++++ Source data

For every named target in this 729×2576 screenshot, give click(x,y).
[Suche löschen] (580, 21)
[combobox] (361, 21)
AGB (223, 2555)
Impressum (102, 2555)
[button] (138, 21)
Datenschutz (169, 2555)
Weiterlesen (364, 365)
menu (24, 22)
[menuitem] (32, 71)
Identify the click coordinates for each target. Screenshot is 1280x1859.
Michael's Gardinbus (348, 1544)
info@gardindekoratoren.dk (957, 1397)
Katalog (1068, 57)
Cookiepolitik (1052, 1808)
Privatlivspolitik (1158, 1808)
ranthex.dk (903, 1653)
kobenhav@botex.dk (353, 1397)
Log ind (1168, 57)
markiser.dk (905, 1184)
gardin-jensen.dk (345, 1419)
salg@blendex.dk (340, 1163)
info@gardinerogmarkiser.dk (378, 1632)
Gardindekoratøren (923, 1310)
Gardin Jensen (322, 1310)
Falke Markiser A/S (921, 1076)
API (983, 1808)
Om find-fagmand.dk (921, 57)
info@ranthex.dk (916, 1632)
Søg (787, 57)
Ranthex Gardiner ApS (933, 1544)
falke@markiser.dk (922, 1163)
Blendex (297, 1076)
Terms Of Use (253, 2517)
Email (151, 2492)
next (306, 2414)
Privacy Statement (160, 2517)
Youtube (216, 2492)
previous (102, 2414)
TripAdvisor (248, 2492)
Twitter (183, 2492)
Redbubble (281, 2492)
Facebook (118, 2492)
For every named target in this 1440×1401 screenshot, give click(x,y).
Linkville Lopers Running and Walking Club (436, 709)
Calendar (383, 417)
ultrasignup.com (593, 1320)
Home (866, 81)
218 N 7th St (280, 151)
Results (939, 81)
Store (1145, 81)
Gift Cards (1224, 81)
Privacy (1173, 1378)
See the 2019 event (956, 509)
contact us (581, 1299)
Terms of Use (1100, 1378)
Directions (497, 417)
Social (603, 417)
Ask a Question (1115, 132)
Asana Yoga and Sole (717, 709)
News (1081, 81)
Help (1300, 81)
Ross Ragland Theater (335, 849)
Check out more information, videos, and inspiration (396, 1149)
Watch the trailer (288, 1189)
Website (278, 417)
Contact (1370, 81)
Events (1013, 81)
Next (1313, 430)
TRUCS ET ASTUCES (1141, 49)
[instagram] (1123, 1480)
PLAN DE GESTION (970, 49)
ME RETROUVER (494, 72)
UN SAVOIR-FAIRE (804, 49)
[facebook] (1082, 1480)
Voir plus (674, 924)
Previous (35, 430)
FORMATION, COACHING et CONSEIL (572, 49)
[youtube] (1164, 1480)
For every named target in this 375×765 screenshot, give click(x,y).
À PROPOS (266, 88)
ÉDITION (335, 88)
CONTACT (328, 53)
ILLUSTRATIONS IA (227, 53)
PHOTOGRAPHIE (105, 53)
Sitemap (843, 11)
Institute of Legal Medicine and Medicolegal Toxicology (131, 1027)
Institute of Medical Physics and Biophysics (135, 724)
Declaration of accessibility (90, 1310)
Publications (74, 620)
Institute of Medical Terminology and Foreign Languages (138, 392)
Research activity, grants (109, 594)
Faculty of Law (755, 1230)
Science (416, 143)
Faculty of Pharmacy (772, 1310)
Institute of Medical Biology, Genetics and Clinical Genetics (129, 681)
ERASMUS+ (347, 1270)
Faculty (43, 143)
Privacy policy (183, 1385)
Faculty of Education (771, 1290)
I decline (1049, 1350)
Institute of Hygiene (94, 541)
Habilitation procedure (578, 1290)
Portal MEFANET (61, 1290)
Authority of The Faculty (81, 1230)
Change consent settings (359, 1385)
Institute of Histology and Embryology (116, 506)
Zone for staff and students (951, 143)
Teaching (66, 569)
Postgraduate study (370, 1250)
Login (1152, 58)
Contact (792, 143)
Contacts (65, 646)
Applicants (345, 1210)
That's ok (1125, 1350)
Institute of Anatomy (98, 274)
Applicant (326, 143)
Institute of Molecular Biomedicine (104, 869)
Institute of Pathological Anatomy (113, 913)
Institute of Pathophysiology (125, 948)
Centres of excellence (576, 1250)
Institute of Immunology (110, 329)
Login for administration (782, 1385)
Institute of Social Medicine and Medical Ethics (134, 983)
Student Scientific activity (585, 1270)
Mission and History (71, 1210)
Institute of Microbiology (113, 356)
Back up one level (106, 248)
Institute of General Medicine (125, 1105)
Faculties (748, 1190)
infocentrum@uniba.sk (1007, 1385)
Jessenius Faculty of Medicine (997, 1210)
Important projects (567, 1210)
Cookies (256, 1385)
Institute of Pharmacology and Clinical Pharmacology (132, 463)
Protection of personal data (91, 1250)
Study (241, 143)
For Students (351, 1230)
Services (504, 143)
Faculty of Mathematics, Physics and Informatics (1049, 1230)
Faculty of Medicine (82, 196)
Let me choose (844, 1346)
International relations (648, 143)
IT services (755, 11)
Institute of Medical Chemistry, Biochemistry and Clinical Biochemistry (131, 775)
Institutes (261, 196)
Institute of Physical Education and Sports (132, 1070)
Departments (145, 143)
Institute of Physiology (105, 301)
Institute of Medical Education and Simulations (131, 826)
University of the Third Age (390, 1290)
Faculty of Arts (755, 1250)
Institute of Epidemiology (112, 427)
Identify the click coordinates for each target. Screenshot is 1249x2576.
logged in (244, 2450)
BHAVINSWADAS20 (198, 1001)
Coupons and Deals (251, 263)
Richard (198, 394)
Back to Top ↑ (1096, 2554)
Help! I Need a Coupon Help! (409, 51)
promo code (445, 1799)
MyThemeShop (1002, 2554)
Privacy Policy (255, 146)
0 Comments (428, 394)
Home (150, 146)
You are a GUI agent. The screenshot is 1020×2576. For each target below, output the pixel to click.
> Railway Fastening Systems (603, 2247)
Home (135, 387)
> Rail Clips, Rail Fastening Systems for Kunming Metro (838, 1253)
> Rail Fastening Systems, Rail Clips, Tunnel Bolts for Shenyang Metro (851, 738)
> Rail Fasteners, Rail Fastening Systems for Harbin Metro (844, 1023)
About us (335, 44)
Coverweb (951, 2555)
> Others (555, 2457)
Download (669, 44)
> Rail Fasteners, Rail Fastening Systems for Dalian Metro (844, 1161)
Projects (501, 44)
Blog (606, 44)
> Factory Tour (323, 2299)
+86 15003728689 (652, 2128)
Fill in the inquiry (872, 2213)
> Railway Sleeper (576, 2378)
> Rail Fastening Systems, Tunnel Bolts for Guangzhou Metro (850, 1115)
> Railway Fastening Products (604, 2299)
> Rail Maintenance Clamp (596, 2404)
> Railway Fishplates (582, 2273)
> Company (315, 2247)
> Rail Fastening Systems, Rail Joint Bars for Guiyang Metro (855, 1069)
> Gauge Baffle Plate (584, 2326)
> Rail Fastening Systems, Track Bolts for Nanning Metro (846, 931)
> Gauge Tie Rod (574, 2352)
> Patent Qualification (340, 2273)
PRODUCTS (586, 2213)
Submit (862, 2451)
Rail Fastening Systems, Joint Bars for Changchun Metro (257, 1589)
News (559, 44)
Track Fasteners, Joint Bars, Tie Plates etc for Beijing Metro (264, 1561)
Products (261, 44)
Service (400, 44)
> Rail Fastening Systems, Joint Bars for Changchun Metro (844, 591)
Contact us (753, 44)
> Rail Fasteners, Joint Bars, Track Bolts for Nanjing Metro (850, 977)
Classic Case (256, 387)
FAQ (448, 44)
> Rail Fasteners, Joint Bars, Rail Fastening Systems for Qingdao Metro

++++++++

• Assigned task: Begin with the first line of the records and reproduce each line as is, ending with the line that holds "For every named target in this 1440×1401".

• Answer below:
For every named target in this 729×2576 screenshot, give click(x,y).
[Suche löschen] (580, 21)
[combobox] (361, 21)
AGB (223, 2555)
Impressum (102, 2555)
[button] (138, 21)
Datenschutz (169, 2555)
Weiterlesen (364, 365)
menu (24, 22)
[menuitem] (32, 71)
Identify the click coordinates for each target. Screenshot is 1280x1859.
Michael's Gardinbus (348, 1544)
info@gardindekoratoren.dk (957, 1397)
Katalog (1068, 57)
Cookiepolitik (1052, 1808)
Privatlivspolitik (1158, 1808)
ranthex.dk (903, 1653)
kobenhav@botex.dk (353, 1397)
Log ind (1168, 57)
markiser.dk (905, 1184)
gardin-jensen.dk (345, 1419)
salg@blendex.dk (340, 1163)
info@gardinerogmarkiser.dk (378, 1632)
Gardindekoratøren (923, 1310)
Gardin Jensen (322, 1310)
Falke Markiser A/S (921, 1076)
API (983, 1808)
Om find-fagmand.dk (921, 57)
info@ranthex.dk (916, 1632)
Søg (787, 57)
Ranthex Gardiner ApS (933, 1544)
falke@markiser.dk (922, 1163)
Blendex (297, 1076)
Terms Of Use (253, 2517)
Email (151, 2492)
next (306, 2414)
Privacy Statement (160, 2517)
Youtube (216, 2492)
previous (102, 2414)
TripAdvisor (248, 2492)
Twitter (183, 2492)
Redbubble (281, 2492)
Facebook (118, 2492)
For every named target in this 1440×1401 screenshot, give click(x,y).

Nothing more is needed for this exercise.